# GIVEN DATA
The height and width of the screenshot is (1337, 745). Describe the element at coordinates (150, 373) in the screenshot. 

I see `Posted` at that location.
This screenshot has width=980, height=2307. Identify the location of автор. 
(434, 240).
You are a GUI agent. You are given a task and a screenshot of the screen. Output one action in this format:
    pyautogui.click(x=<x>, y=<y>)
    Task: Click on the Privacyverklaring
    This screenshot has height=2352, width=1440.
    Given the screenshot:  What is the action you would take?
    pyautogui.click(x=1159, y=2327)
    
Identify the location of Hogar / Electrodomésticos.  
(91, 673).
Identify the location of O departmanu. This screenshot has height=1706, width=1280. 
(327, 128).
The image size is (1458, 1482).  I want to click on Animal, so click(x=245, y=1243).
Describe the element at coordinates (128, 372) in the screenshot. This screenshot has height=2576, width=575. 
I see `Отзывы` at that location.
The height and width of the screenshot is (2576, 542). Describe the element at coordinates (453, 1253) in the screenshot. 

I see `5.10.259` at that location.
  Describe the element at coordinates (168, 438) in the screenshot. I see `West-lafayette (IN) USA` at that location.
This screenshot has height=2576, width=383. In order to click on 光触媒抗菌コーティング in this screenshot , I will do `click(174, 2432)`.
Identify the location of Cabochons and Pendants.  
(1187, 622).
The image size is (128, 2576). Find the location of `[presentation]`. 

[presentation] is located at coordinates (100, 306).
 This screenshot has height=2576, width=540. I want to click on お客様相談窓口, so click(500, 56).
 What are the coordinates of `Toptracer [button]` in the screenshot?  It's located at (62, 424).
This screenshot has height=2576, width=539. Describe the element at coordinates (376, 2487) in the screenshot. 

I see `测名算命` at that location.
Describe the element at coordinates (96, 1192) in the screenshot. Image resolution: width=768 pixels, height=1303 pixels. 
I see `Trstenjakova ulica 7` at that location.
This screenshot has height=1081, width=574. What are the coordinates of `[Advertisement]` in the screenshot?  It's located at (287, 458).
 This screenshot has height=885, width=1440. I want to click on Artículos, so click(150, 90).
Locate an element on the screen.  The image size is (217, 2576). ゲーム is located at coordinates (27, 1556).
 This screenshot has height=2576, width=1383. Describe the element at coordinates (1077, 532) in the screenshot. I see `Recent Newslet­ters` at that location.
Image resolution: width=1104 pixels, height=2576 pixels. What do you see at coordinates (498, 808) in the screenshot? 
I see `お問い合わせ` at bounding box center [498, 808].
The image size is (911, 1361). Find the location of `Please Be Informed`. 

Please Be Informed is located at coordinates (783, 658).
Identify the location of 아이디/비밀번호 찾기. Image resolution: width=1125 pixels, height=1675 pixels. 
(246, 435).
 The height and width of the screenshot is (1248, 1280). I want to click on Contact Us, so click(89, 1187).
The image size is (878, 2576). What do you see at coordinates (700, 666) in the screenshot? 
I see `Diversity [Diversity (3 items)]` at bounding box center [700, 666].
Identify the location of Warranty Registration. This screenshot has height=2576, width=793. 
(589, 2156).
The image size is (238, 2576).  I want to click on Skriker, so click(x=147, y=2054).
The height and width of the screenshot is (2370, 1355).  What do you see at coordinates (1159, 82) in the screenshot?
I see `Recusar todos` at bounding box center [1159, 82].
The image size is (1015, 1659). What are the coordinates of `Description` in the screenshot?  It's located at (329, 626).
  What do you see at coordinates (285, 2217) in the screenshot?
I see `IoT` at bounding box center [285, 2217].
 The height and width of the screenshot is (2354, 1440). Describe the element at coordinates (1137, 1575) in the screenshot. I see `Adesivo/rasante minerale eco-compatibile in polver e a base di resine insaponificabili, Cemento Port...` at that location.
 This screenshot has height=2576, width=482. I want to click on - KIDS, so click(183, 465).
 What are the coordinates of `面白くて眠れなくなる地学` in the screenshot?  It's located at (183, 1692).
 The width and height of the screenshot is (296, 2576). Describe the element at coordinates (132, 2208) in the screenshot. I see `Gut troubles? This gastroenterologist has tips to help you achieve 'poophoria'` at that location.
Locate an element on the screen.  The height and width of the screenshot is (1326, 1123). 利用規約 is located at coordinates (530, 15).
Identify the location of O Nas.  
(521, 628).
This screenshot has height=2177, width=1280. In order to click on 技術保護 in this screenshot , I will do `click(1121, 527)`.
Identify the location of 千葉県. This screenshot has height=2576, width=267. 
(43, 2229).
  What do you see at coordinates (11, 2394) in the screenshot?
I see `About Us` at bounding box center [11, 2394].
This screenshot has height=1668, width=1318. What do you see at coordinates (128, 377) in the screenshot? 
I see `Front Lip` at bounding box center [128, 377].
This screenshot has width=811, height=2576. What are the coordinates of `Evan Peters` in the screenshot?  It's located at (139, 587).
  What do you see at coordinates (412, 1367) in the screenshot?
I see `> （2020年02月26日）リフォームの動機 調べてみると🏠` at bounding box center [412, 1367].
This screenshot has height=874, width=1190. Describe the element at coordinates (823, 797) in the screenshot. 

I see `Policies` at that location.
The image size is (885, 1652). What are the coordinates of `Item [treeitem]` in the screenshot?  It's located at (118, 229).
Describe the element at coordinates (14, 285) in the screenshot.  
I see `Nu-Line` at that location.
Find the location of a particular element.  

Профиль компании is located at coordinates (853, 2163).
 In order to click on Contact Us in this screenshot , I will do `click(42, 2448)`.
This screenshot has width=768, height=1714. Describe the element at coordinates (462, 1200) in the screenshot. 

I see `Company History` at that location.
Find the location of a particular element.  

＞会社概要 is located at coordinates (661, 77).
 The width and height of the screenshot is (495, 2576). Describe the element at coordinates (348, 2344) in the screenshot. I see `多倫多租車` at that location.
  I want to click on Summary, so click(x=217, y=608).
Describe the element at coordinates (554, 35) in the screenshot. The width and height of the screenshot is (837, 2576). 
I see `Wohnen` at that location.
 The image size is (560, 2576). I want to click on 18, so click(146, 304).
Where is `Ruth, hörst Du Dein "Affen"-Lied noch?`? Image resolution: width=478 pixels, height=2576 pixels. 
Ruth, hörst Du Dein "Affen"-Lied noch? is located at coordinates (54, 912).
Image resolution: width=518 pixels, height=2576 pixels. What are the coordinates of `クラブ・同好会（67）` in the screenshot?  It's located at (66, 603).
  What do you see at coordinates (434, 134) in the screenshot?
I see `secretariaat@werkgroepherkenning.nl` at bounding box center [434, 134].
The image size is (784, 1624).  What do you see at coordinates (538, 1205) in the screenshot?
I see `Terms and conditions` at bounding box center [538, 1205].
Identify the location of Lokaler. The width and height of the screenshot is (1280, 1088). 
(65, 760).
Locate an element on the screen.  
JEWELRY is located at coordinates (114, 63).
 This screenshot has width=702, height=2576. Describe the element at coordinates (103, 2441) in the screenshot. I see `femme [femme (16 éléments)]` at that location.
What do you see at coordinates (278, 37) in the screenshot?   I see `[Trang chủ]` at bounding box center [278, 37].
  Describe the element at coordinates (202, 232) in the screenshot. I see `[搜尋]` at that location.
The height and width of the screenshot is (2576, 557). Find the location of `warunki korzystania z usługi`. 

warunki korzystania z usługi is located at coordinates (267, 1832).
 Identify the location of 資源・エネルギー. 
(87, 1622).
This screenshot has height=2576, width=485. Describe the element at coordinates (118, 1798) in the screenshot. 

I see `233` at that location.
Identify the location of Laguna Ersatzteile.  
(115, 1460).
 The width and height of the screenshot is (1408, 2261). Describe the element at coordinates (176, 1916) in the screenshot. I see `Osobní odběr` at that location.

# DIRECTIONS
In how many lines of the material above does the word "will" appear? Reply with the number only.

# ANSWER TO THIS PROBLEM
3